Pelley is just one of many journalists who have run up against the federal department’s new communications policy, which restricts how government researchers may interact with reporters. At the very least, the new policy is causing frustrating delays. At its worst, according to both reporters and ministry staff, the new policy is causing a chill among researchers and is keeping the public from hearing about Canadian environmental research.

This year-old policy requires reporters to request interviews through a central office in Ottawa, “to ensure that requests for information by the media are responded to quickly, accurately and in a consistent manner across Canada,” explains an email from the department’s communications office.

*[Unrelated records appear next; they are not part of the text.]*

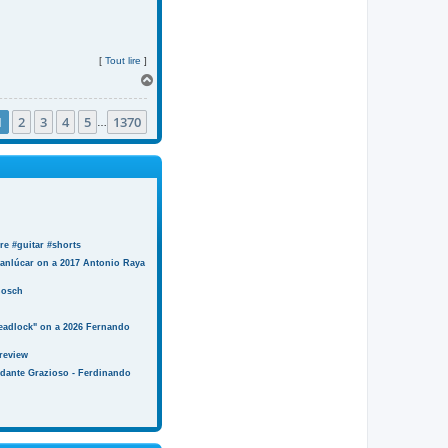
[
Tout lire
]
H
a
u
1
2
3
4
5
1370
t
…
e #guitar #shorts
anlúcar on a 2017 Antonio Raya
Bosch
eadlock" on a 2026 Fernando
review
ndante Grazioso - Ferdinando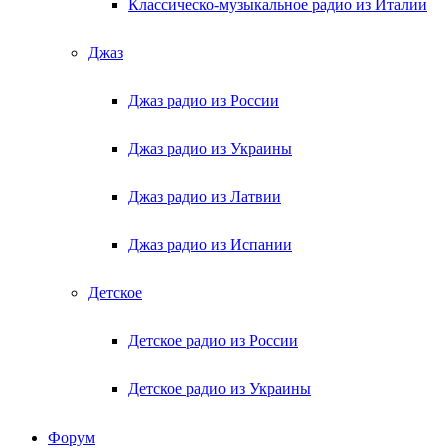
Классическо-музыкальное радио из Италии
Джаз
Джаз радио из России
Джаз радио из Украины
Джаз радио из Латвии
Джаз радио из Испании
Детское
Детское радио из России
Детское радио из Украины
Форум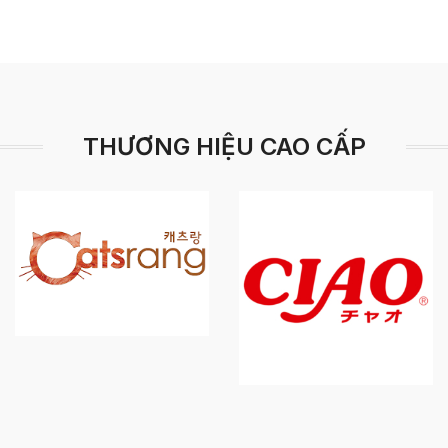
THƯƠNG HIỆU CAO CẤP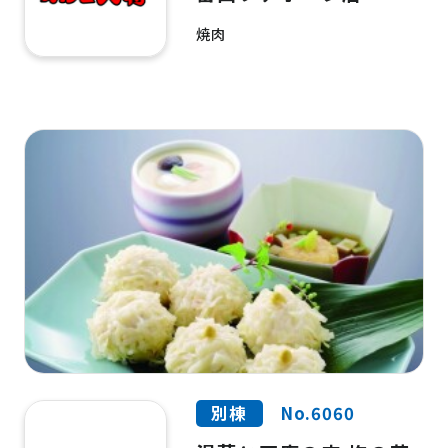
焼肉
別棟
No.6060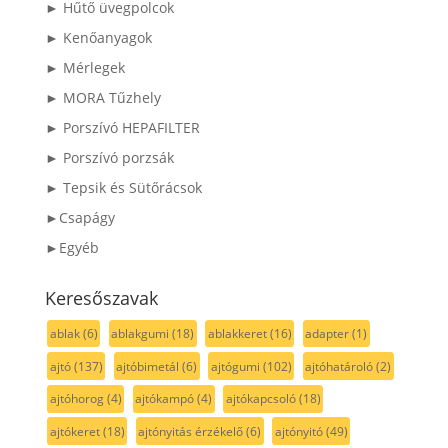
► Hűtő üvegpolcok
► Kenőanyagok
► Mérlegek
► MORA Tűzhely
► Porszívó HEPAFILTER
► Porszívó porzsák
► Tepsik és Sütőrácsok
►Csapágy
►Egyéb
Keresőszavak
ablak
(6)
ablakgumi
(18)
ablakkeret
(16)
adapter
(1)
ajtó
(137)
ajtóbimetál
(6)
ajtógumi
(102)
ajtóhatároló
(2)
ajtóhorog
(4)
ajtókampó
(4)
ajtókapcsoló
(18)
ajtókeret
(18)
ajtónyitás érzékelő
(6)
ajtónyitó
(49)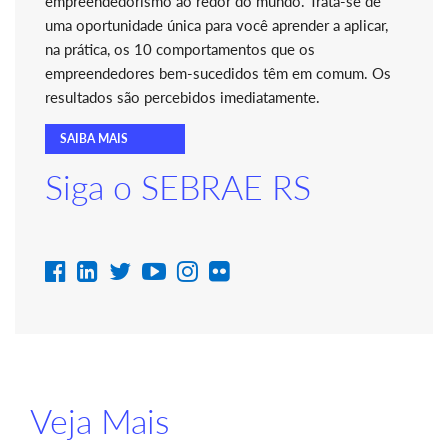
empreendedorismo ao redor do mundo. Trata-se de
uma oportunidade única para você aprender a aplicar,
na prática, os 10 comportamentos que os
empreendedores bem-sucedidos têm em comum. Os
resultados são percebidos imediatamente.
SAIBA MAIS
Siga o SEBRAE RS
Veja Mais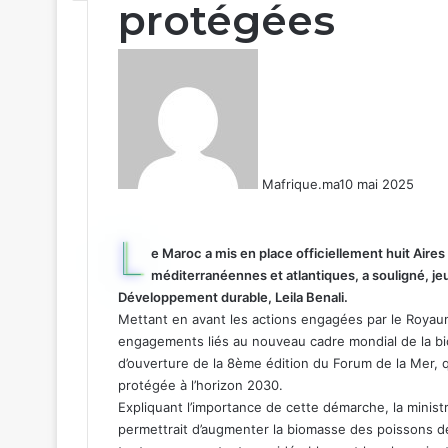
protégées
Mafrique.ma
10 mai 2025
L
e Maroc a mis en place officiellement huit Aire
méditerranéennes et atlantiques, a souligné, jeud
Développement durable, Leila Benali.
Mettant en avant les actions engagées par le Roya
engagements liés au nouveau cadre mondial de la bio
d’ouverture de la 8ème édition du Forum de la Mer, q
protégée à l’horizon 2030.
Expliquant l’importance de cette démarche, la minist
permettrait d’augmenter la biomasse des poissons de 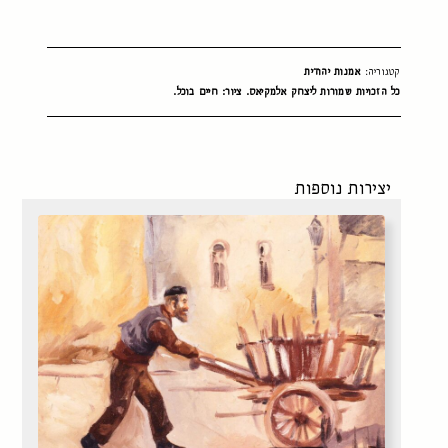
קטגוריה:
אמנות יהודית
כל הזכויות שמורות ליצחק אלמקיאס. ציור: חיים בוכל.
יצירות נוספות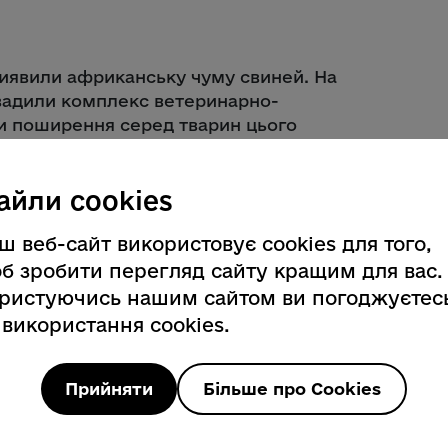
иявили африканську чуму свиней. На
овадили комплекс ветеринарно-
ти поширення серед тварин цього
ийняла рішення з 17 березня 2026 року
айли cookies
м мисливських угідь проводити
изначеної зони захисту радіусом 3 км
ш веб-сайт використовує cookies для того,
очищі Воловарькі (11 квартал ДП
б зробити перегляд сайту кращим для вас.
.
ристуючись нашим сайтом ви погоджуєтес
 використання cookies.
борони області стороннім особам
 в зоні проведення вищезгаданих
Прийняти
Більше про Cookies
тимуть до завершення всього
их норм за рішенням Державної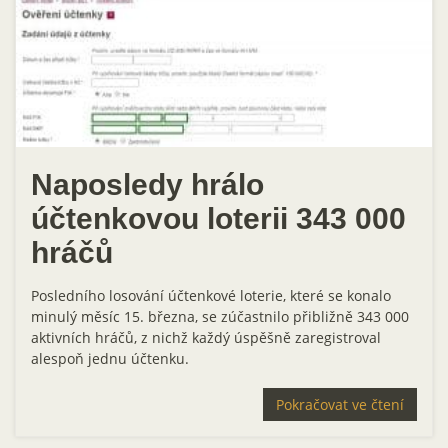
Naposledy hrálo
účtenkovou loterii 343 000
hráčů
Posledního losování účtenkové loterie, které se konalo
minulý měsíc 15. března, se zúčastnilo přibližně 343 000
aktivních hráčů, z nichž každý úspěšně zaregistroval
alespoň jednu účtenku.
Pokračovat ve čtení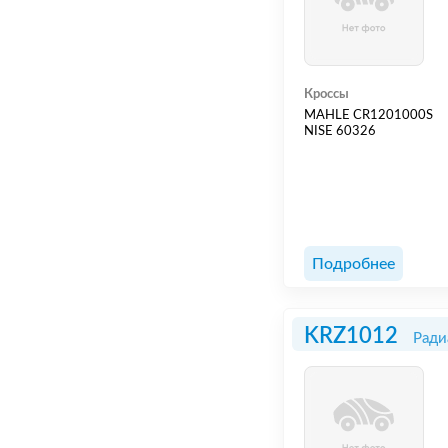
Кроссы
MAHLE CR1201000S
NISE 60326
Подробнее
KRZ1012
Ради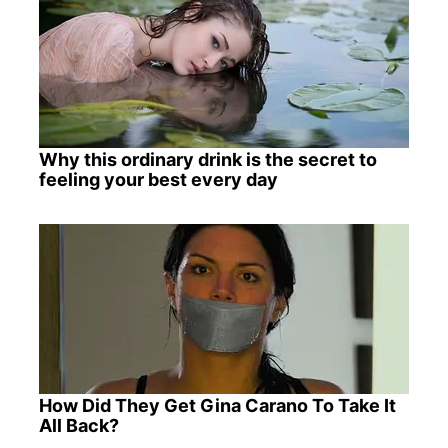
Why this ordinary drink is the secret to
feeling your best every day
How Did They Get Gina Carano To Take It
All Back?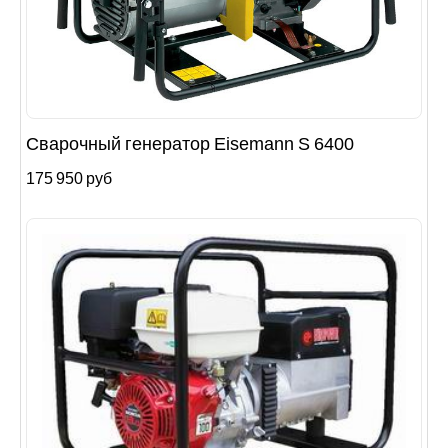
Сварочный генератор Eisemann S 6400
175 950 руб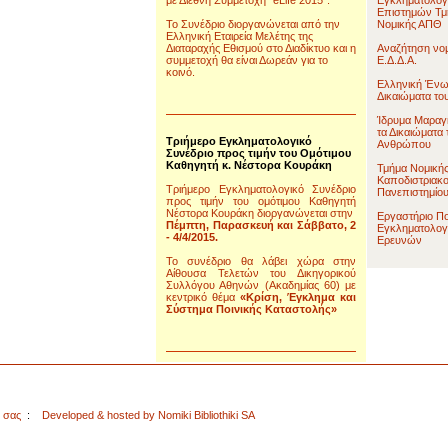
με Διεθνή Συμμετοχή "eLife 2015".
Εγκληματολογ
Επιστημών Τμ
To Συνέδριο διοργανώνεται από την
Νομικής ΑΠΘ
Ελληνική Εταιρεία Μελέτης της
Διαταραχής Εθισμού στο Διαδίκτυο και η
Αναζήτηση νομ
συμμετοχή θα είναι Δωρεάν για το
Ε.Δ.Δ.Α.
κοινό.
Ελληνική Ένω
Δικαιώματα τ
Ίδρυμα Μαραγ
τα Δικαιώματα 
Τριήμερο Εγκληματολογικό
Ανθρώπου
Συνέδριο προς τιμήν του Ομότιμου
Καθηγητή κ. Νέστορα Κουράκη
Τμήμα Νομικής
Καποδιστριακ
Τριήμερο Εγκληματολογικό Συνέδριο
Πανεπιστημίο
προς τιμήν του ομότιμου Καθηγητή
Νέστορα Κουράκη διοργανώνεται στην
Εργαστήριο Πο
Πέμπτη, Παρασκευή και Σάββατο, 2
Εγκληματολογ
- 4/4/2015.
Ερευνών
Το συνέδριο θα λάβει χώρα στην
Αίθουσα Τελετών του Δικηγορικού
Συλλόγου Αθηνών (Ακαδημίας 60) με
κεντρικό θέμα
«Κρίση, Έγκλημα και
Σύστημα Ποινικής Καταστολής»
η σας
:
Developed & hosted by Nomiki Bibliothiki SA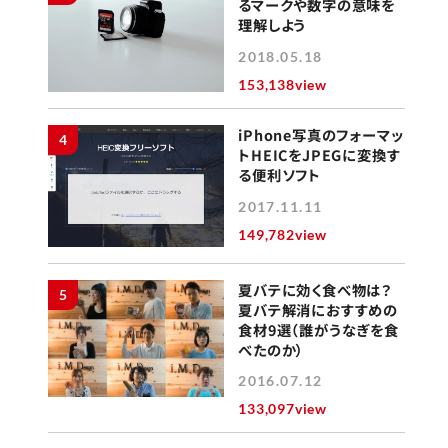
るマークや数字の意味を
理解しよう
2018.05.18
153,138view
iPhone写真のフォーマッ
4
トHEICをJPEGに変換す
る便利ソフト
2017.11.11
149,782view
夏バテに効く食べ物は？
5
夏バテ解消におすすめの
食材9選（誰がうなぎを食
べたのか）
2016.07.12
133,097view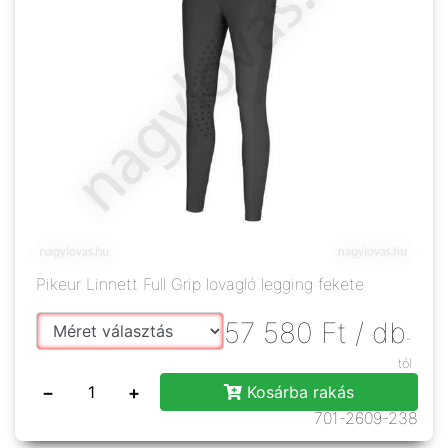
Pikeur Linnett Full Grip lovagló legging fekete
57 580
Ft
/ db
-
tól
−
+
Kosárba rakás
701-2609-238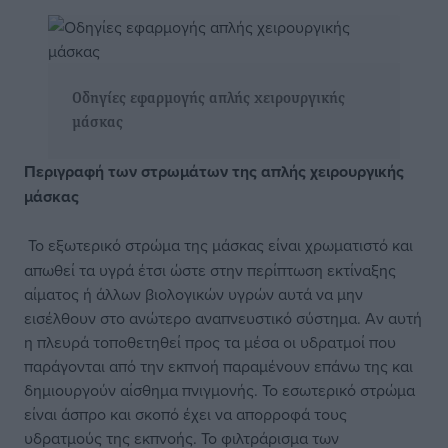
Οδηγίες εφαρμογής απλής χειρουργικής
μάσκας
Περιγραφή των στρωμάτων της απλής χειρουργικής
μάσκας
Το εξωτερικό στρώμα της μάσκας είναι χρωματιστό και
απωθεί τα υγρά έτσι ώστε στην περίπτωση εκτίναξης
αίματος ή άλλων βιολογικών υγρών αυτά να μην
εισέλθουν στο ανώτερο αναπνευστικό σύστημα. Αν αυτή
η πλευρά τοποθετηθεί προς τα μέσα οι υδρατμοί που
παράγονται από την εκπνοή παραμένουν επάνω της και
δημιουργούν αίσθημα πνιγμονής. Το εσωτερικό στρώμα
είναι άσπρο και σκοπό έχει να απορροφά τους
υδρατμούς της εκπνοής. Το φιλτράρισμα των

Previously, researchers were free to discuss their research and reporters normally went directly to these experts for information. Both the Environment Canada head of communications and its minister, Jim Prentice, refused interview requests for this story.

The situation is painful enough that some reporters have started turning to researchers from other countries, rather than face delays from Environment Canada. In April, the 1,500-member Society of Environmental Journalists wrote to the minister to express their frustration that the department had not responded to their concerns and to ask the department to change its policy. “The new policy shows a lack of commitment to government transparency and obstructs the public’s access to information,” said the letter, which was co-signed by a number of organizations including the Canadian Association of Journalists, the Canadian Journalists for Free Expression, and the U.S. National Association of Science Writers.

Opposition environment critics David McGuinty and Linda Duncan both say this is just one part of a government-wide campaign by the Conservatives to block access to information, adding that they’re facing similar problems at the Parliamentary committee level.

“They ran on openness and transparency,” says an exasperated McGuinty. “There’s no reason in the world why officials shouldn’t be able to speak.”